[[ Data provided, beginning ]]

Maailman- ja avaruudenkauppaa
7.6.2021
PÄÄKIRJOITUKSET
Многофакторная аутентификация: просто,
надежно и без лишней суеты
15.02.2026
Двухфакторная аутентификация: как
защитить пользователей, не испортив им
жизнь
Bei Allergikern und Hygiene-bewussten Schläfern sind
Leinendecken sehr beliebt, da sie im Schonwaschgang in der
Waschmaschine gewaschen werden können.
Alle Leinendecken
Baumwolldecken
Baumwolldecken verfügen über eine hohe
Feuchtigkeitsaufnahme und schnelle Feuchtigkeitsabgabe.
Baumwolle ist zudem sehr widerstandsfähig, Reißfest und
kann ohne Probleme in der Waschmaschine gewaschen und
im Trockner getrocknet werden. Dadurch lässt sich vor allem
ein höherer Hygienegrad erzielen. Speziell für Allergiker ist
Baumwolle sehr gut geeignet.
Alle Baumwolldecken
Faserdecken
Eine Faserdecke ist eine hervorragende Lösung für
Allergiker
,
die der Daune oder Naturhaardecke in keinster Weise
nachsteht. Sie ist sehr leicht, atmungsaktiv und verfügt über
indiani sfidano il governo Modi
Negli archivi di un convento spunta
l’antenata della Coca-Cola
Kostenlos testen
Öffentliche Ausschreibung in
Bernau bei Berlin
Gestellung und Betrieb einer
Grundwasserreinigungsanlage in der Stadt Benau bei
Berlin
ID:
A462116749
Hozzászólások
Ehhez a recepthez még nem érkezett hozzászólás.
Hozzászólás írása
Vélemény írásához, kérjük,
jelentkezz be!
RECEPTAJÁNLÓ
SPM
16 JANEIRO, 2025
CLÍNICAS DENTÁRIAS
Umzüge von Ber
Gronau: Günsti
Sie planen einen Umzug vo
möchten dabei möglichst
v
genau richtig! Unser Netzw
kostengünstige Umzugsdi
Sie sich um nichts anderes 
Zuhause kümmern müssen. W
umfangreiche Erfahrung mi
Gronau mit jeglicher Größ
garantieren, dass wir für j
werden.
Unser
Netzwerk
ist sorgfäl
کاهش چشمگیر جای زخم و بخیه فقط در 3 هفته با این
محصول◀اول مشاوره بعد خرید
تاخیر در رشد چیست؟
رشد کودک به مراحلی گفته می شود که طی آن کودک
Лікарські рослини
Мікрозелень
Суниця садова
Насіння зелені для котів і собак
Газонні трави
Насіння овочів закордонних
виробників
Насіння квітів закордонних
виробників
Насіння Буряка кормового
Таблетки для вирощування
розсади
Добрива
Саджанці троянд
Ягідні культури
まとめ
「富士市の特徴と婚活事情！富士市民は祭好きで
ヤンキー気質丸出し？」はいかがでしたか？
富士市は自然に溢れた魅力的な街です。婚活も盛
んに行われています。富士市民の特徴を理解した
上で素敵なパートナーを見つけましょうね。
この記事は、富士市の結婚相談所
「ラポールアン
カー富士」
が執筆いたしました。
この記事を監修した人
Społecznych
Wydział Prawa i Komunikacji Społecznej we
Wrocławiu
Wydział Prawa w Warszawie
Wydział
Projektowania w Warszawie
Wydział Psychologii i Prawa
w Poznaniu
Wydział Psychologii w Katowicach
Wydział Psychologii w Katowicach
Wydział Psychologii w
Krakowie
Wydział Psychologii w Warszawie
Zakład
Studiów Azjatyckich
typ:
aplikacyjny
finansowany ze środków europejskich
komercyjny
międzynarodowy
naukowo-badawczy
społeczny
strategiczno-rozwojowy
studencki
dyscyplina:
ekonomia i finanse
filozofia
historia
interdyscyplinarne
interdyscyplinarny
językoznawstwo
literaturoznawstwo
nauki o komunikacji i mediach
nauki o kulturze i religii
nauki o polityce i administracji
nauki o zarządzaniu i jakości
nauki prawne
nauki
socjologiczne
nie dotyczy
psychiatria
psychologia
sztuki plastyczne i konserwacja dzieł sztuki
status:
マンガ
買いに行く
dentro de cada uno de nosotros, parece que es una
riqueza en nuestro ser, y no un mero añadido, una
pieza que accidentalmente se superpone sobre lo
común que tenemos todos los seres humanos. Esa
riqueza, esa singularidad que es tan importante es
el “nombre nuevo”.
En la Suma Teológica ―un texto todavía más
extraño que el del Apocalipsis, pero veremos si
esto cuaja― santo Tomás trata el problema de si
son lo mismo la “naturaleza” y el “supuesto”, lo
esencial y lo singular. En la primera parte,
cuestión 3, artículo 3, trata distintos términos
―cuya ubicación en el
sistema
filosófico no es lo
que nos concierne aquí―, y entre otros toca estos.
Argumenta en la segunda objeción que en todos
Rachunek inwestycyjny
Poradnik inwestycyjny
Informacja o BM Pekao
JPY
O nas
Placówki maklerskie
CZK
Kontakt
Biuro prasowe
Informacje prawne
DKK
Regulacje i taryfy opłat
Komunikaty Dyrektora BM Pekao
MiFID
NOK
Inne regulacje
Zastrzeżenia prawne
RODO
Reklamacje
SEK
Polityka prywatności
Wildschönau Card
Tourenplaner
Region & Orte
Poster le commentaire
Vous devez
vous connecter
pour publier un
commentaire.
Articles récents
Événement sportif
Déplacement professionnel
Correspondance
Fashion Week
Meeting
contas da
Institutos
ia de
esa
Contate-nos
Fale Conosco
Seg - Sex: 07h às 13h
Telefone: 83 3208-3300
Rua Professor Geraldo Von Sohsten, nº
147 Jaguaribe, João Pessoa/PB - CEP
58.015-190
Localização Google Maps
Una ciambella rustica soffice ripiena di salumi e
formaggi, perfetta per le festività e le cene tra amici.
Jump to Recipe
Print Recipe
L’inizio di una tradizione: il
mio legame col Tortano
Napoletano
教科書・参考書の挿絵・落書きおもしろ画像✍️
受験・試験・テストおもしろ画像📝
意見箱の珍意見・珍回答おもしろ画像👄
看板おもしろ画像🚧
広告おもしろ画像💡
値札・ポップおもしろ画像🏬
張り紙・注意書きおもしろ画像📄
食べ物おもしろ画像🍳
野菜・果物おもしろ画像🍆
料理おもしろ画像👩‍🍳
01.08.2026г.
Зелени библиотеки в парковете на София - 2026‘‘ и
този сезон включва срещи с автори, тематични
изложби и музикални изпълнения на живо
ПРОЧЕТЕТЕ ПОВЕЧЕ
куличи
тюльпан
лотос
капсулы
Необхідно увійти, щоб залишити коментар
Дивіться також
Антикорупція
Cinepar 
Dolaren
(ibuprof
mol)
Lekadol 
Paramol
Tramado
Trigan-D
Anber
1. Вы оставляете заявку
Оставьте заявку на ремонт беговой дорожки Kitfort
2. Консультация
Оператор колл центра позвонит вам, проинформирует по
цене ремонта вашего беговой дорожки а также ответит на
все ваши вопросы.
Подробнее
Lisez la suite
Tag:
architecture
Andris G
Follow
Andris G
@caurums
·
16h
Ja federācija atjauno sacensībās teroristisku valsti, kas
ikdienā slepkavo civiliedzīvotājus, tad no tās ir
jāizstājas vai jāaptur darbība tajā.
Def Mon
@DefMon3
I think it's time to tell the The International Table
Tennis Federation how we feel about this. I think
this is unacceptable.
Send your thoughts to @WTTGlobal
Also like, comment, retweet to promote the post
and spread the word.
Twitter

[[ Data provided, end ]]

**Exercise objective:** Repeat back all of the material, character for character.

**Exercise solution:**
Maailman- ja avaruudenkauppaa
7.6.2021
PÄÄKIRJOITUKSET
Многофакторная аутентификация: просто,
надежно и без лишней суеты
15.02.2026
Двухфакторная аутентификация: как
защитить пользователей, не испортив им
жизнь
Bei Allergikern und Hygiene-bewussten Schläfern sind
Leinendecken sehr beliebt, da sie im Schonwaschgang in der
Waschmaschine gewaschen werden können.
Alle Leinendecken
Baumwolldecken
Baumwolldecken verfügen über eine hohe
Feuchtigkeitsaufnahme und schnelle Feuchtigkeitsabgabe.
Baumwolle ist zudem sehr widerstandsfähig, Reißfest und
kann ohne Probleme in der Waschmaschine gewaschen und
im Trockner getrocknet werden. Dadurch lässt sich vor allem
ein höherer Hygienegrad erzielen. Speziell für Allergiker ist
Baumwolle sehr gut geeignet.
Alle Baumwolldecken
Faserdecken
Eine Faserdecke ist eine hervorragende Lösung für
Allergiker
,
die der Daune oder Naturhaardecke in keinster Weise
nachsteht. Sie ist sehr leicht, atmungsaktiv und verfügt über
indiani sfidano il governo Modi
Negli archivi di un convento spunta
l’antenata della Coca-Cola
Kostenlos testen
Öffentliche Ausschreibung in
Bernau bei Berlin
Gestellung und Betrieb einer
Grundwasserreinigungsanlage in der Stadt Benau bei
Berlin
ID:
A462116749
Hozzászólások
Ehhez a recepthez még nem érkezett hozzászólás.
Hozzászólás írása
Vélemény írásához, kérjük,
jelentkezz be!
RECEPTAJÁNLÓ
SPM
16 JANEIRO, 2025
CLÍNICAS DENTÁRIAS
Umzüge von Ber
Gronau: Günsti
Sie planen einen Umzug vo
möchten dabei möglichst
v
genau richtig! Unser Netzw
kostengünstige Umzugsdi
Sie sich um nichts anderes 
Zuhause kümmern müssen. W
umfangreiche Erfahrung mi
Gronau mit jeglicher Größ
garantieren, dass wir für j
werden.
Unser
Netzwerk
ist sorgfäl
کاهش چشمگیر جای زخم و بخیه فقط در 3 هفته با این
محصول◀اول مشاوره بعد خرید
تاخیر در رشد چیست؟
رشد کودک به مراحلی گفته می شود که طی آن کودک
Лікарські рослини
Мікрозелень
Суниця садова
Насіння зелені для котів і собак
Газонні трави
Насіння овочів закордонних
виробників
Насіння квітів закордонних
виробників
Насіння Буряка кормового
Таблетки для вирощування
розсади
Добрива
Саджанці троянд
Ягідні культури
まとめ
「富士市の特徴と婚活事情！富士市民は祭好きで
ヤンキー気質丸出し？」はいかがでしたか？
富士市は自然に溢れた魅力的な街です。婚活も盛
んに行われています。富士市民の特徴を理解した
上で素敵なパートナーを見つけましょうね。
この記事は、富士市の結婚相談所
「ラポールアン
カー富士」
が執筆いたしました。
この記事を監修した人
Społecznych
Wydział Prawa i Komunikacji Społecznej we
Wrocławiu
Wydział Prawa w Warszawie
Wydział
Projektowania w Warszawie
Wydział Psychologii i Prawa
w Poznaniu
Wydział Psychologii w Katowicach
Wydział Psychologii w Katowicach
Wydział Psychologii w
Krakowie
Wydział Psychologii w Warszawie
Zakład
Studiów Azjatyckich
typ:
aplikacyjny
finansowany ze środków europejskich
komercyjny
międzynarodowy
naukowo-badawczy
społeczny
strategiczno-rozwojowy
studencki
dyscyplina:
ekonomia i finanse
filozofia
historia
interdyscyplinarne
interdyscyplinarny
językoznawstwo
literaturoznawstwo
nauki o komunikacji i mediach
nauki o kulturze i religii
nauki o polityce i administracji
nauki o zarządzaniu i jakości
nauki prawne
nauki
socjologiczne
nie dotyczy
psychiatria
psychologia
sztuki plastyczne i konserwacja dzieł sztuki
status:
マンガ
買いに行く
dentro de cada uno de nosotros, parece que es una
riqueza en nuestro ser, y no un mero añadido, una
pieza que accidentalmente se superpone sobre lo
común que tenemos todos los seres humanos. Esa
riqueza, esa singularidad que es tan importante es
el “nombre nuevo”.
En la Suma Teológica ―un texto todavía más
extraño que el del Apocalipsis, pero veremos si
esto cuaja― santo Tomás trata el problema de si
son lo mismo la “naturaleza” y el “supuesto”, lo
esencial y lo singular. En la primera parte,
cuestión 3, artículo 3, trata distintos términos
―cuya ubicación en el
sistema
filosófico no es lo
que nos concierne aquí―, y entre otros toca estos.
Argumenta en la segunda objeción que en todos
Rachunek inwestycyjny
Poradnik inwestycyjny
Informacja o BM Pekao
JPY
O nas
Placówki maklerskie
CZK
Kontakt
Biuro prasowe
Informacje prawne
DKK
Regulacje i taryfy opłat
Komunikaty Dyrektora BM Pekao
MiFID
NOK
Inne regulacje
Zastrzeżenia prawne
RODO
Reklamacje
SEK
Polityka prywatności
Wildschönau Card
Tourenplaner
Region & Orte
Poster le commentaire
Vous devez
vous connecter
pour publier un
commentaire.
Articles récents
Événement sportif
Déplacement professionnel
Correspondance
Fashion Week
Meeting
contas da
Institutos
ia de
esa
Contate-nos
Fale Conosco
Seg - Sex: 07h às 13h
Telefone: 83 3208-3300
Rua Professor Geraldo Von Sohsten, nº
147 Jaguaribe, João Pessoa/PB - CEP
58.015-190
Localização Google Maps
Una ciambella rustica soffice ripiena di salumi e
formaggi, perfetta per le festività e le cene tra amici.
Jump to Recipe
Print Recipe
L’inizio di una tradizione: il
mio legame col Tortano
Napoletano
教科書・参考書の挿絵・落書きおもしろ画像✍️
受験・試験・テストおもしろ画像📝
意見箱の珍意見・珍回答おもしろ画像👄
看板おもしろ画像🚧
広告おもしろ画像💡
値札・ポップおもしろ画像🏬
張り紙・注意書きおもしろ画像📄
食べ物おもしろ画像🍳
野菜・果物おもしろ画像🍆
料理おもしろ画像👩‍🍳
01.08.2026г.
Зелени библиотеки в парковете на София - 2026‘‘ и
този сезон включва срещи с автори, тематични
изложби и музикални изпълнения на живо
ПРОЧЕТЕТЕ ПОВЕЧЕ
куличи
тюльпан
лотос
капсулы
Необхідно увійти, щоб залишити коментар
Дивіться також
Антикорупція
Cinepar 
Dolaren
(ibuprof
mol)
Lekadol 
Paramol
Tramado
Trigan-D
Anber
1. Вы оставляете заявку
Оставьте заявку на ремонт беговой дорожки Kitfort
2. Консультация
Оператор колл центра позвонит вам, проинформирует по
цене ремонта вашего беговой дорожки а также ответит на
все ваши вопросы.
Подробнее
Lisez la suite
Tag:
architecture
Andris G
Follow
Andris G
@caurums
·
16h
Ja federācija atjauno sacensībās teroristisku valsti, kas
ikdienā slepkavo civiliedzīvotājus, tad no tās ir
jāizstājas vai jāaptur darbība tajā.
Def Mon
@DefMon3
I think it's time to tell the The International Table
Tennis Federation how we feel about this. I think
this is unacceptable.
Send your thoughts to @WTTGlobal
Also like, comment, retweet to promote the post
and spread the word.
Twitter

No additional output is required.